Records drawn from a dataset
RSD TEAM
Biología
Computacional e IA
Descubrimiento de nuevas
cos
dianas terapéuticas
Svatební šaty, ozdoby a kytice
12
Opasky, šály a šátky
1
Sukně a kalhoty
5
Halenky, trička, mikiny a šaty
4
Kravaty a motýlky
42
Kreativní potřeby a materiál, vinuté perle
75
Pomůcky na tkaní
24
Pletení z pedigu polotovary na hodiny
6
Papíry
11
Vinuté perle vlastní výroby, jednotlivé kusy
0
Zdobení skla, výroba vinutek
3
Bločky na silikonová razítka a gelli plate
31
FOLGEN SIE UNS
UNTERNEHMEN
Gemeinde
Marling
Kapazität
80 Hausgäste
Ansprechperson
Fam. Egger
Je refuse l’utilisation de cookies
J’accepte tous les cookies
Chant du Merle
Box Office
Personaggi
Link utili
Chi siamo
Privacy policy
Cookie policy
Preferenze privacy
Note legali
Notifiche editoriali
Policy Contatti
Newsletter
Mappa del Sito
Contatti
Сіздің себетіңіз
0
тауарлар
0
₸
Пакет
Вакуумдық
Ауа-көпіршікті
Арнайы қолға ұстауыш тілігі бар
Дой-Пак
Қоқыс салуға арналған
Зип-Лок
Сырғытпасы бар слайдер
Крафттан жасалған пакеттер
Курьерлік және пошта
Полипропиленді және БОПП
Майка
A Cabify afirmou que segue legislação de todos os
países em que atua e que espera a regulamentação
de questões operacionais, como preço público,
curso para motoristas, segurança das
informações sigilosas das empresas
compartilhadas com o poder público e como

## What is required
What lines in the data include the string "және"? Copy each one.

## Written response
Курьерлік және пошта
Полипропиленді және БОПП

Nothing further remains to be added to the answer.